___ Task data ___
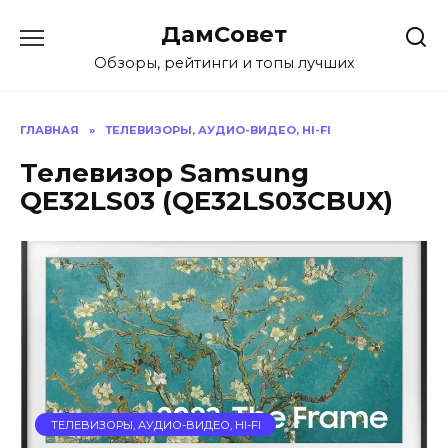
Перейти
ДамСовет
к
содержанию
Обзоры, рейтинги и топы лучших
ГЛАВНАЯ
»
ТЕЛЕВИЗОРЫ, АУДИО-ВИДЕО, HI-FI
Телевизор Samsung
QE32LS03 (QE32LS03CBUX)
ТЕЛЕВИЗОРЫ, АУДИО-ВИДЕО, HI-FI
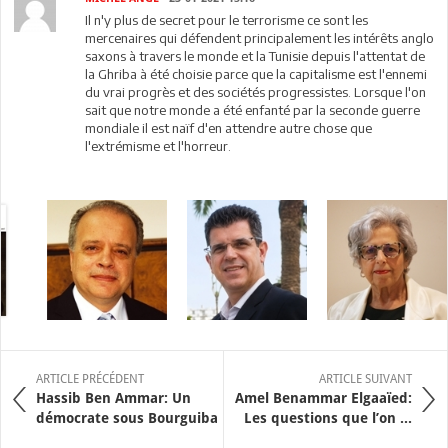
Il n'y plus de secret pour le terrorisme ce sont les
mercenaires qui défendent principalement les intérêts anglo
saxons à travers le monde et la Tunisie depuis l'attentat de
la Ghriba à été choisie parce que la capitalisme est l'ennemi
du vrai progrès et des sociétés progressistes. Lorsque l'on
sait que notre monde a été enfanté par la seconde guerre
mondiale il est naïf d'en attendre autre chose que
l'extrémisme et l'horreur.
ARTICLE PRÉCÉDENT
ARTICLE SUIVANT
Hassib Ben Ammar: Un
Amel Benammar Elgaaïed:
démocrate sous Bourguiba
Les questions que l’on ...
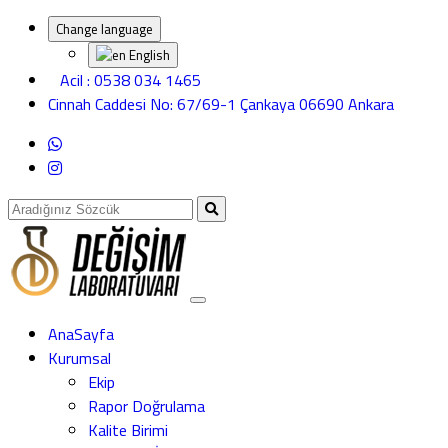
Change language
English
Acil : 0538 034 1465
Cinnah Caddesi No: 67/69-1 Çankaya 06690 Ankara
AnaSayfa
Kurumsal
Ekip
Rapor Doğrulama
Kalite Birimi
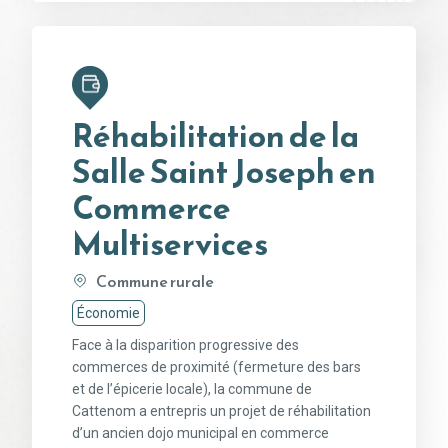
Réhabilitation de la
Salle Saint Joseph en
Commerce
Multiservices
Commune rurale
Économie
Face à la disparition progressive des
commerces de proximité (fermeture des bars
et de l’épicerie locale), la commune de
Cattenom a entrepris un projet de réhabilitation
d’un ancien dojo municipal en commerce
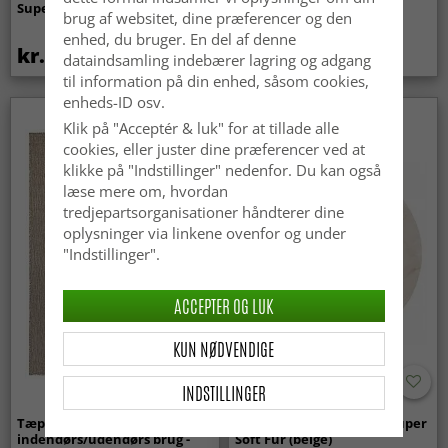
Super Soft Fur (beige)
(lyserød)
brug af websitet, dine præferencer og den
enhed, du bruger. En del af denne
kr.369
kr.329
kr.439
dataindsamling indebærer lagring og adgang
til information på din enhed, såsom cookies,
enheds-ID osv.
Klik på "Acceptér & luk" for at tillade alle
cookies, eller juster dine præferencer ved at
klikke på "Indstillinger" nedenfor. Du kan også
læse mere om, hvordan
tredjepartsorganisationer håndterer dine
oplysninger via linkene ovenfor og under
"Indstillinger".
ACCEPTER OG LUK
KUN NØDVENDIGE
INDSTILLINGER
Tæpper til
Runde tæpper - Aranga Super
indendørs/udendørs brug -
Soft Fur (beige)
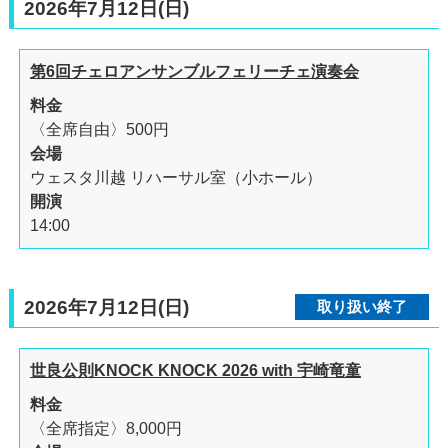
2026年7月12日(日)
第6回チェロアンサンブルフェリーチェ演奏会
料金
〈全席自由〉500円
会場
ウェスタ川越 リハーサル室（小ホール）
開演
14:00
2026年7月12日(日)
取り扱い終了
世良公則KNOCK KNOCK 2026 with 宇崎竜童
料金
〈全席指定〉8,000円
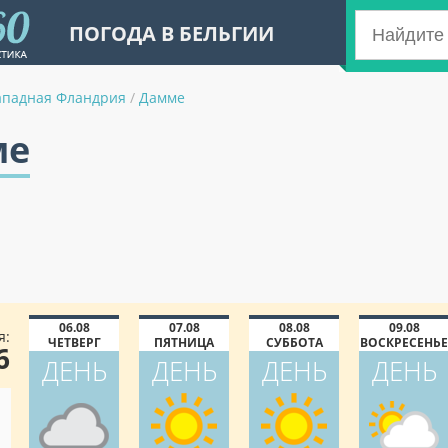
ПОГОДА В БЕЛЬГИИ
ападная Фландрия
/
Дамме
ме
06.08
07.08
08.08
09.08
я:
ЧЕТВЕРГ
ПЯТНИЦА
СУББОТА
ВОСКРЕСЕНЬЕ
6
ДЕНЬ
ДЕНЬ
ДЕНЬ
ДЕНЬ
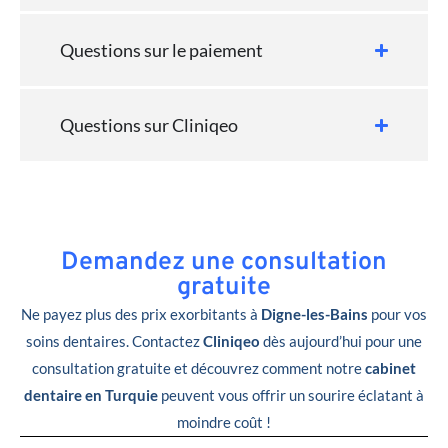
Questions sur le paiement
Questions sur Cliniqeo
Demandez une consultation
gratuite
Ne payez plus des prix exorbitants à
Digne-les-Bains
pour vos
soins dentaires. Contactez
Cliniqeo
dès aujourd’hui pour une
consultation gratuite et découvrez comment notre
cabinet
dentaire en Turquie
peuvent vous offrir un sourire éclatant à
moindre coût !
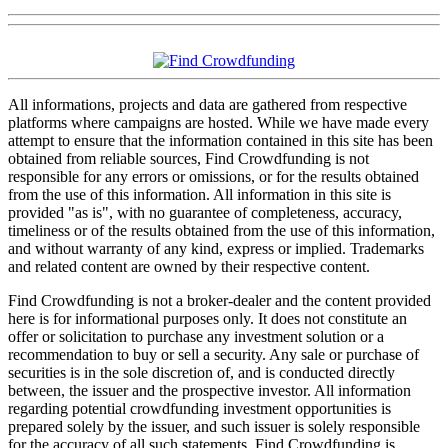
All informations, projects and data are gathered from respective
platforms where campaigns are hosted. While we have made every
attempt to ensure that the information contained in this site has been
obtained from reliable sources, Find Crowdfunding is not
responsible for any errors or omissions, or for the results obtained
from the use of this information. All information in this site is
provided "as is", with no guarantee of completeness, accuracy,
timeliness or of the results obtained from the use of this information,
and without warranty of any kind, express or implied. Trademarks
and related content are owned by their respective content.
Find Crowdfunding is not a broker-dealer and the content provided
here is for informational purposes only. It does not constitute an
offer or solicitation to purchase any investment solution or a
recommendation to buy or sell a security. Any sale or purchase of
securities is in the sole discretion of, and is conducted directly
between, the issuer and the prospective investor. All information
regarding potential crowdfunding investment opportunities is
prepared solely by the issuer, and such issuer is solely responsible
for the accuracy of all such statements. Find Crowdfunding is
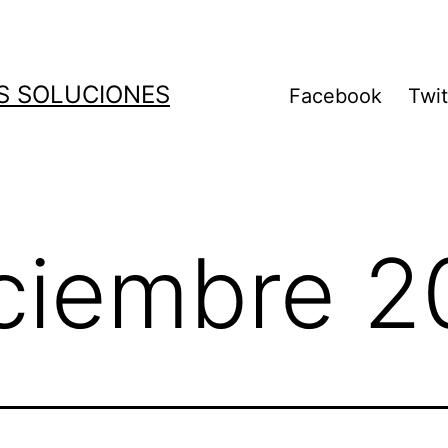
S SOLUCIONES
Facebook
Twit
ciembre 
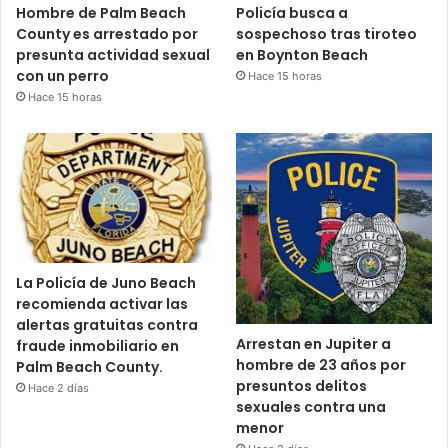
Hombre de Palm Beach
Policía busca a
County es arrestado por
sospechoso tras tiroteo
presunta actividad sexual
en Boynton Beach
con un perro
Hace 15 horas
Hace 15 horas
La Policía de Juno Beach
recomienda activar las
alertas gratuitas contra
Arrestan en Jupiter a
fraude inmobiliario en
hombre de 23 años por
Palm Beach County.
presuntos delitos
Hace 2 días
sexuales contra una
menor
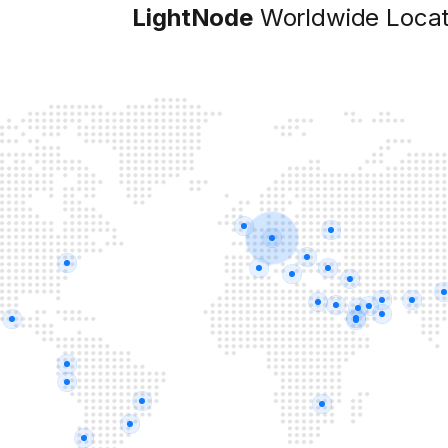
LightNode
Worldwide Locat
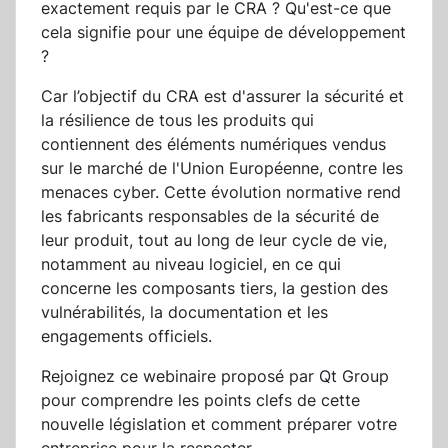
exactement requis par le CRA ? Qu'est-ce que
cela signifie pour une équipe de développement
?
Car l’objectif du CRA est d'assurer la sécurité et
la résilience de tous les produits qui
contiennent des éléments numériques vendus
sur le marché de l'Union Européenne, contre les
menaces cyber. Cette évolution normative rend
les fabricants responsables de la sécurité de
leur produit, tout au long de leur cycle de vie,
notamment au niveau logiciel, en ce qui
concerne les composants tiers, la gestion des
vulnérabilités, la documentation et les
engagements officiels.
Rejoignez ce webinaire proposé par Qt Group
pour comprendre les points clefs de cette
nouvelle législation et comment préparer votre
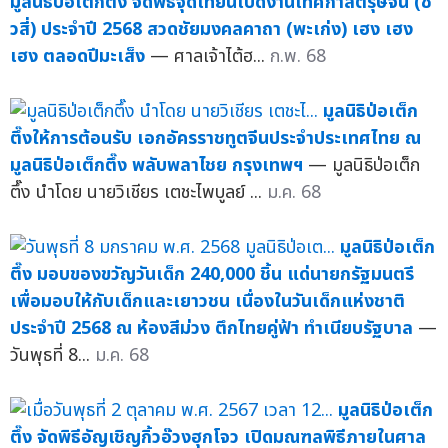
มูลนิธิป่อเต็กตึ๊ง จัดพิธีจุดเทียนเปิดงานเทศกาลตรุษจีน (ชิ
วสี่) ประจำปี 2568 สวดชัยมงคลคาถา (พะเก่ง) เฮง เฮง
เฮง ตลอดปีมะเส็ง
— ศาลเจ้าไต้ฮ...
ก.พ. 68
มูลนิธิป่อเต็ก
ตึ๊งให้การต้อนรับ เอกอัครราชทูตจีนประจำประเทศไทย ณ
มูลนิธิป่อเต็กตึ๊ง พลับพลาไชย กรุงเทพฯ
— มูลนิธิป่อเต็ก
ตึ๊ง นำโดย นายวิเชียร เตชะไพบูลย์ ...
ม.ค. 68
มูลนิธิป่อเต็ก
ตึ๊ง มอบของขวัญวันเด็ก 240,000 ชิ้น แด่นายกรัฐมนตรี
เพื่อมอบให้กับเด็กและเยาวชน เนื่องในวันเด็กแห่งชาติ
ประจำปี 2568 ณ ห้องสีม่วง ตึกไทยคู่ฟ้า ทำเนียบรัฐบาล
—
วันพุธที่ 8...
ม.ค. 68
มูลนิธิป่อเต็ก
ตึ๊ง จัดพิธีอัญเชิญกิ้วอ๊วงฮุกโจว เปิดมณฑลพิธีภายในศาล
___
Exercise instructions
Repeat the full listing above without altering a word, and skip the pictures.

Solution for this exercise
Перейти
ДамСовет
к
содержанию
Обзоры, рейтинги и топы лучших
ГЛАВНАЯ
»
ТЕЛЕВИЗОРЫ, АУДИО-ВИДЕО, HI-FI
Телевизор Samsung
QE32LS03 (QE32LS03CBUX)
ТЕЛЕВИЗОРЫ, АУДИО-ВИДЕО, HI-FI
Il n'y plus de secret pour le terrorisme ce sont les
mercenaires qui défendent principalement les intérêts anglo
saxons à travers le monde et la Tunisie depuis l'attentat de
la Ghriba à été choisie parce que la capitalisme est l'ennemi
du vrai progrès et des sociétés progressistes. Lorsque l'on
sait que notre monde a été enfanté par la seconde guerre
mondiale il est naïf d'en attendre autre chose que
l'extrémisme et l'horreur.
ARTICLE PRÉCÉDENT
ARTICLE SUIVANT
Hassib Ben Ammar: Un
Amel Benammar Elgaaïed:
démocrate sous Bourguiba
Les questions que l’on ...
Change language
English
Acil : 0538 034 1465
Cinnah Caddesi No: 67/69-1 Çankaya 06690 Ankara
AnaSayfa
Kurumsal
Ekip
Rapor Doğrulama
Kalite Birimi
Réhabilitation de la
Salle Saint Joseph en
Commerce
Multiservices
Commune rurale
Économie
Face à la disparition progressive des
commerces de proximité (fermeture des bars
et de l’épicerie locale), la commune de
Cattenom a entrepris un projet de réhabilitation
d’un ancien dojo municipal en commerce
Super Soft Fur (beige)
(lyserød)
brug af websitet, dine præferencer og den
enhed, du bruger. En del af denne
kr.369
kr.329
kr.439
dataindsamling indebærer lagring og adgang
til information på din enhed, såsom cookies,
enheds-ID osv.
Klik på "Acceptér & luk" for at tillade alle
cookies, eller juster dine præferencer ved at
klikke på "Indstillinger" nedenfor. Du kan også
læse mere om, hvordan
tredjepartsorganisationer håndterer dine
oplysninger via linkene ovenfor og under
"Indstillinger".
ACCEPTER OG LUK
KUN NØDVENDIGE
INDSTILLINGER
Tæpper til
Runde tæpper - Aranga Super
indendørs/udendørs brug -
Soft Fur (beige)
2026年7月12日(日)
第6回チェロアンサンブルフェリーチェ演奏会
料金
〈全席自由〉500円
会場
ウェスタ川越 リハーサル室（小ホール）
開演
14:00
2026年7月12日(日)
取り扱い終了
世良公則KNOCK KNOCK 2026 with 宇崎竜童
料金
〈全席指定〉8,000円
ПОГОДА В БЕЛЬГИИ
ападная Фландрия
/
Дамме
ме
06.08
07.08
08.08
09.08
я:
ЧЕТВЕРГ
ПЯТНИЦА
СУББОТА
ВОСКРЕСЕНЬЕ
6
ДЕНЬ
ДЕНЬ
ДЕНЬ
ДЕНЬ
Questions sur le paiement
Questions sur Cliniqeo
Demandez une consultation
gratuite
Ne payez plus des prix exorbitants à
Digne-les-Bains
pour vos
soins dentaires. Contactez
Cliniqeo
dès aujourd’hui pour une
consultation gratuite et découvrez comment notre
cabinet
dentaire en Turquie
peuvent vous offrir un sourire éclatant à
moindre coût !
All informations, projects and data are gathered from respective
platforms where campaigns are hosted. While we have made every
attempt to ensure that the information contained in this site has been
obtained from reliable sources, Find Crowdfunding is not
responsible for any errors or omissions, or for the results obtained
from the use of this information. All information in this site is
provided "as is", with no guarantee of completeness, accuracy,
timeliness or of the results obtained from the use of this information,
and without warranty of any kind, express or implied. Trademarks
and related content are owned by their respective content.
Find Crowdfunding is not a broker-dealer and the content provided
here is for informational purposes only. It does not constitute an
offer or solicitation to purchase any investment solution or a
recommendation to buy or sell a security. Any sale or purchase of
securities is in the sole discretion of, and is conducted directly
between, the issuer and the prospective investor. All information
regarding potential crowdfunding investment opportunities is
prepared solely by the issuer, and such issuer is solely responsible
for the accuracy of all such statements. Find Crowdfunding is
S SOLUCIONES
Facebook
Twit
ciembre 
Hombre de Palm Beach
Policía busca a
County es arrestado por
sospechoso tras tiroteo
presunta actividad sexual
en Boynton Beach
con un perro
Hace 15 horas
Hace 15 horas
La Policía de Juno Beach
recomienda activar las
alertas gratuitas contra
Arrestan en Jupiter a
fraude inmobiliario en
hombre de 23 años por
Palm Beach County.
presuntos delitos
Hace 2 días
sexuales contra una
menor
LightNode
Worldwide Locat
exactement requis par le CRA ? Qu'est-ce que
cela signifie pour une équipe de développement
?
Car l’objectif du CRA est d'assurer la sécurité et
la résilience de tous les produits qui
contiennent des éléments numériques vendus
sur le marché de l'Union Européenne, contre les
menaces cyber. Cette évolution normative rend
les fabricants responsables de la sécurité de
leur produit, tout au long de leur cycle de vie,
notamment au niveau logiciel, en ce qui
concerne les composants tiers, la gestion des
vulnérabilités, la documentation et les
engagements officiels.
Rejoignez ce webinaire proposé par Qt Group
pour comprendre les points clefs de cette
nouvelle législation et comment préparer votre
มูลนิธิป่อเต็กตึ๊ง จัดพิธีจุดเทียนเปิดงานเทศกาลตรุษจีน (ชิ
วสี่) ประจำปี 2568 สวดชัยมงคลคาถา (พะเก่ง) เฮง เฮง
เฮง ตลอดปีมะเส็ง
— ศาลเจ้าไต้ฮ...
ก.พ. 68
มูลนิธิป่อเต็ก
ตึ๊งให้การต้อนรับ เอกอัครราชทูตจีนประจำประเทศไทย ณ
มูลนิธิป่อเต็กตึ๊ง พลับพลาไชย กรุงเทพฯ
— มูลนิธิป่อเต็ก
ตึ๊ง นำโดย นายวิเชียร เตชะไพบูลย์ ...
ม.ค. 68
มูลนิธิป่อเต็ก
ตึ๊ง มอบของขวัญวันเด็ก 240,000 ชิ้น แด่นายกรัฐมนตรี
เพื่อมอบให้กับเด็กและเยาวชน เนื่องในวันเด็กแห่งชาติ
ประจำปี 2568 ณ ห้องสีม่วง ตึกไทยคู่ฟ้า ทำเนียบรัฐบาล
—
วันพุธที่ 8...
ม.ค. 68
มูลนิธิป่อเต็ก
ตึ๊ง จัดพิธีอัญเชิญกิ้วอ๊วงฮุกโจว เปิดมณฑลพิธีภายในศาล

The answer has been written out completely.